### Task to carry out:
Filter the lines below, copying only those with the string "code".

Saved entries
== == ==

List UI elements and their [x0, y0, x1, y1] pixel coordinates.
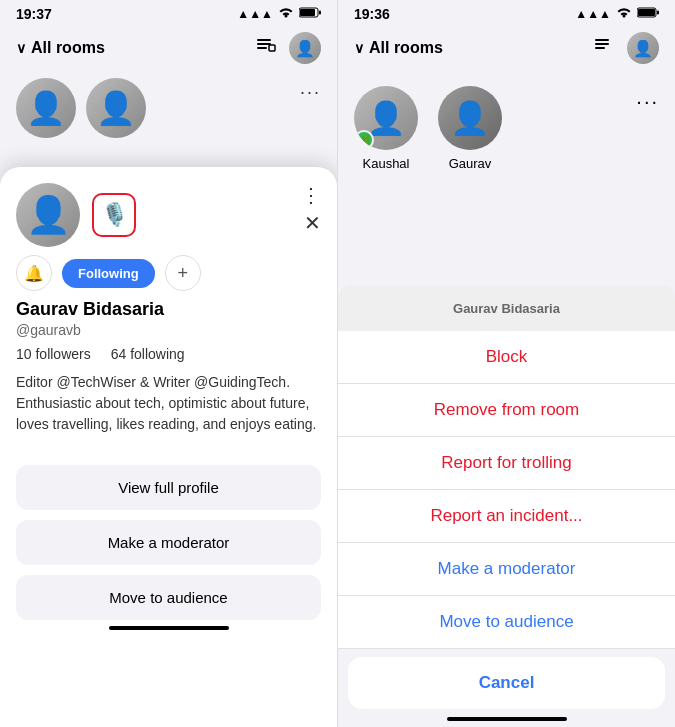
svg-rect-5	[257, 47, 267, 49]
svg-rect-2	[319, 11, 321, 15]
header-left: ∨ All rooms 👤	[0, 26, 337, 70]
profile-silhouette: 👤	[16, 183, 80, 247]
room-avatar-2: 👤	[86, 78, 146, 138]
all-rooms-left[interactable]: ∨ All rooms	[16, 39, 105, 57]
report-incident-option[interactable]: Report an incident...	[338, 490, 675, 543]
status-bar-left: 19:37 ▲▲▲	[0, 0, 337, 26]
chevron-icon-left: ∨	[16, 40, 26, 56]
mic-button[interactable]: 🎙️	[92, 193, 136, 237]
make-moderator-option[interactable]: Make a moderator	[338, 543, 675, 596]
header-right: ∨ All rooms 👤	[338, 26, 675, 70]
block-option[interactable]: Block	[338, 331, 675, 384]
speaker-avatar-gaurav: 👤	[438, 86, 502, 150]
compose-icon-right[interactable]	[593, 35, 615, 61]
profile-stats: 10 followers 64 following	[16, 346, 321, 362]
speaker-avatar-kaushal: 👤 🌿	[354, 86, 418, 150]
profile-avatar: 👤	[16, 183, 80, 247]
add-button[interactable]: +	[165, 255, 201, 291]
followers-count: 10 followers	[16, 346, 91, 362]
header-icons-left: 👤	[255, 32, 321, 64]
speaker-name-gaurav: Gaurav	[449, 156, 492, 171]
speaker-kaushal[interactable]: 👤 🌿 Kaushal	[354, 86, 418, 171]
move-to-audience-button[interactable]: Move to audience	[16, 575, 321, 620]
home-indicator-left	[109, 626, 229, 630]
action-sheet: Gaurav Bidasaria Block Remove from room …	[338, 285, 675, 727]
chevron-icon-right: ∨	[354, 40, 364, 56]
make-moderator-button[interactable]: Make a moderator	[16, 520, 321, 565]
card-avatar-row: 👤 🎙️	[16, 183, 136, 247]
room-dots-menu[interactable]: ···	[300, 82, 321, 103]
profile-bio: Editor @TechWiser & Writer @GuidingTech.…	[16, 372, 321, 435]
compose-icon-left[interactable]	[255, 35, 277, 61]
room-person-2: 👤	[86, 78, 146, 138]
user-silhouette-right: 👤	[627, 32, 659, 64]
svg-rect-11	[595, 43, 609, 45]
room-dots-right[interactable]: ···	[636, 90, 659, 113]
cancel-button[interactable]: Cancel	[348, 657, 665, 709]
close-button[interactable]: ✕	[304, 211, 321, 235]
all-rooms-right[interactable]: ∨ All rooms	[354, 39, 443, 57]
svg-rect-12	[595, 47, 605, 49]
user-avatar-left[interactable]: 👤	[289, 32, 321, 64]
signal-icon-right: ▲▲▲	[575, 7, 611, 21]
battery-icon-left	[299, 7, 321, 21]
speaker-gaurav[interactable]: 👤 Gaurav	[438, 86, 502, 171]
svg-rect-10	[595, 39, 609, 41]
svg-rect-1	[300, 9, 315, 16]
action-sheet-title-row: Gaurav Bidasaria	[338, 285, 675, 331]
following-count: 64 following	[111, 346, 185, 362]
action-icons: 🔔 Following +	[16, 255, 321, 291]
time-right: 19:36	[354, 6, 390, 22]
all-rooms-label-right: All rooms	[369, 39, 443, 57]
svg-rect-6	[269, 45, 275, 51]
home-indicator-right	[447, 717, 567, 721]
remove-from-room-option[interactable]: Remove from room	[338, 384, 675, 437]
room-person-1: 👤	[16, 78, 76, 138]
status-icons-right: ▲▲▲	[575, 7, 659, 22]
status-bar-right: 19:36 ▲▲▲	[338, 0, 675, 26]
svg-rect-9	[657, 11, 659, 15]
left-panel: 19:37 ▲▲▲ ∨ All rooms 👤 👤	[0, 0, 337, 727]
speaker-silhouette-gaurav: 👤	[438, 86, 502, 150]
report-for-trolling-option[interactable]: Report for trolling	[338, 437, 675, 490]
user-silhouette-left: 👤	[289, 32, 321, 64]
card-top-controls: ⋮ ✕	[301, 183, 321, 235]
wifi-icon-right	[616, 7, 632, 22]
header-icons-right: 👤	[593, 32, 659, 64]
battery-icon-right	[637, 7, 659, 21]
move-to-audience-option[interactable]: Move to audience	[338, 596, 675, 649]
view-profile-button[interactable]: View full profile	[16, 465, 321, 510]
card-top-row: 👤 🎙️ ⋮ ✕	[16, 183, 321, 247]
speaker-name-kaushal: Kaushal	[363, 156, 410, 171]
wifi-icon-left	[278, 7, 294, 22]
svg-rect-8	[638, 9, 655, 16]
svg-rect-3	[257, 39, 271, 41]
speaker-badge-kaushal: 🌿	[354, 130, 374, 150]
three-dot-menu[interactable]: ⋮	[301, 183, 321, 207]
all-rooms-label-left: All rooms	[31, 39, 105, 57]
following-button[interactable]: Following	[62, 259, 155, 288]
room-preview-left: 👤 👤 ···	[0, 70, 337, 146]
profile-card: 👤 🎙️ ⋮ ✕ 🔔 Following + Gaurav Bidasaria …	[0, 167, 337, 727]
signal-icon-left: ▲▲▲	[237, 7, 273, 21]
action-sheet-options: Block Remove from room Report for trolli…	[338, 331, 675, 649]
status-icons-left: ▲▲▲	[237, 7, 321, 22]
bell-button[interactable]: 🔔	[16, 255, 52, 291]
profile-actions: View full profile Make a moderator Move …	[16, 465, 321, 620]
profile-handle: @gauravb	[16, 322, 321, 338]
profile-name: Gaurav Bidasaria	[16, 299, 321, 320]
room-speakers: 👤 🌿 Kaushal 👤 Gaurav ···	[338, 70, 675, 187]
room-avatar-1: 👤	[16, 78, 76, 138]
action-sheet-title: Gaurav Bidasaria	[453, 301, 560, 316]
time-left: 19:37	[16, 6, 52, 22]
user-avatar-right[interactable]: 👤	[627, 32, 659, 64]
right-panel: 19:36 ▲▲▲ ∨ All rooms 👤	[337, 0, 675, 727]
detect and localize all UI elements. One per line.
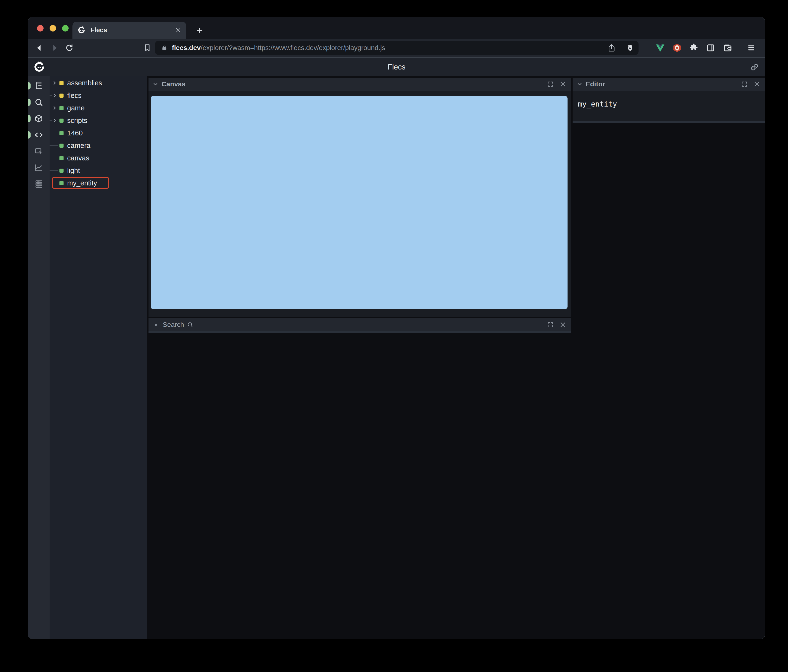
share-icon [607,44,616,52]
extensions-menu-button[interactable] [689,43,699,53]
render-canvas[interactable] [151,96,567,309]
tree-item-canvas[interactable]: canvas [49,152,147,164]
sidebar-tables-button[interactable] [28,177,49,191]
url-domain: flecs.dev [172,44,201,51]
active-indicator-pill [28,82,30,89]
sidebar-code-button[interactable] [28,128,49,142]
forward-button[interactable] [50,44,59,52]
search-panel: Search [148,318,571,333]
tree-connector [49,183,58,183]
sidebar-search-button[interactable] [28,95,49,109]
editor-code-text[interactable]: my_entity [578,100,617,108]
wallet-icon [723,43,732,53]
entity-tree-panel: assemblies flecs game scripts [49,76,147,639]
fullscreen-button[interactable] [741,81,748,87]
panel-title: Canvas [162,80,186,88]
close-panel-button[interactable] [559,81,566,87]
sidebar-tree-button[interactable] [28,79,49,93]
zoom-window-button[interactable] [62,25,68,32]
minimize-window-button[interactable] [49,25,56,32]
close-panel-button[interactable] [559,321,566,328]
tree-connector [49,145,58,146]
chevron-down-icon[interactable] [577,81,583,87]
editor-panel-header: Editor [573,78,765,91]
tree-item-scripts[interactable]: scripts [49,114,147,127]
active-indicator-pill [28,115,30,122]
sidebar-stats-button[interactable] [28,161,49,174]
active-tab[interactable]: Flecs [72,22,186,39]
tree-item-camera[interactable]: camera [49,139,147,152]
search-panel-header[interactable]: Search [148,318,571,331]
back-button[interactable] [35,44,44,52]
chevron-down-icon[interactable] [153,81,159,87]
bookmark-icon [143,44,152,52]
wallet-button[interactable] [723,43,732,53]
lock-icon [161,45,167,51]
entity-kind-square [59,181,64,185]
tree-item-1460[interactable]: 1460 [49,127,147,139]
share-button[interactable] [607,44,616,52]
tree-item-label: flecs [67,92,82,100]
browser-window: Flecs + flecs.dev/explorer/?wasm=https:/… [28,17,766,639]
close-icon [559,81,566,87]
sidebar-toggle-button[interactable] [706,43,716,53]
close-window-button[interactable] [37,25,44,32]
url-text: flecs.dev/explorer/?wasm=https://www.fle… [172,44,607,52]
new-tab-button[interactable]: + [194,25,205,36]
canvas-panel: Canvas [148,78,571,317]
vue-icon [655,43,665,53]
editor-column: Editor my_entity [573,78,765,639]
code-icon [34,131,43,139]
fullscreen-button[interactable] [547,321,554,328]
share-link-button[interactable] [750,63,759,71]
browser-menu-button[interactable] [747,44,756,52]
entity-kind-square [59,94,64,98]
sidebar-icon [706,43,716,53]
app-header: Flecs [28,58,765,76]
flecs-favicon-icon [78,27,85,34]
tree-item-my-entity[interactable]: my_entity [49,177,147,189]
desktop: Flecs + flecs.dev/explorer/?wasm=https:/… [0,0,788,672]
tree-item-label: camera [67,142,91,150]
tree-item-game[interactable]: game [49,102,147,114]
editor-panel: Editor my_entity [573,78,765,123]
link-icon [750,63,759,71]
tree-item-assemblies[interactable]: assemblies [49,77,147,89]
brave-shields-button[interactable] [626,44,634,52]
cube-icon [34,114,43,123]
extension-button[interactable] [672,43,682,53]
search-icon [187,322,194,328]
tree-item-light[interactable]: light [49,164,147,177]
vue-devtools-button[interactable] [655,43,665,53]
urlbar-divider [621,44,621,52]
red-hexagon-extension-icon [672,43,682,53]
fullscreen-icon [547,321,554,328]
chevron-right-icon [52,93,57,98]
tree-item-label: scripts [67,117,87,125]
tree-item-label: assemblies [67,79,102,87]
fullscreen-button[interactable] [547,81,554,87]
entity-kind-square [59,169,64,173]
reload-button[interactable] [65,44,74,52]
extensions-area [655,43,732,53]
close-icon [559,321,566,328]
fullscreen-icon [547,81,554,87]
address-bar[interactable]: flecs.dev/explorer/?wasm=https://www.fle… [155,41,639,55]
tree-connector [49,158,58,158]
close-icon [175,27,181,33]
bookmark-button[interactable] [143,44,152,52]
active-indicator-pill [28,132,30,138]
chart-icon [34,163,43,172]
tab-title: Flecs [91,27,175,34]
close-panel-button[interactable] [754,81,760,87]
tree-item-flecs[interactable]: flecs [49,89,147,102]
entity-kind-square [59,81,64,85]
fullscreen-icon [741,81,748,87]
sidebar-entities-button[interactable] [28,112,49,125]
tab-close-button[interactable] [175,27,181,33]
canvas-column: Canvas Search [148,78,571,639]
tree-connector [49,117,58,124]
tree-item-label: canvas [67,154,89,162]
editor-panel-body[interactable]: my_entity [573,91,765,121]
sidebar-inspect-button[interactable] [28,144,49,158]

== == ==

### Exercise answer:
sidebar-code-button[interactable] [28,128,49,142]
editor-code-text[interactable]: my_entity [578,100,617,108]
code-icon [34,131,43,139]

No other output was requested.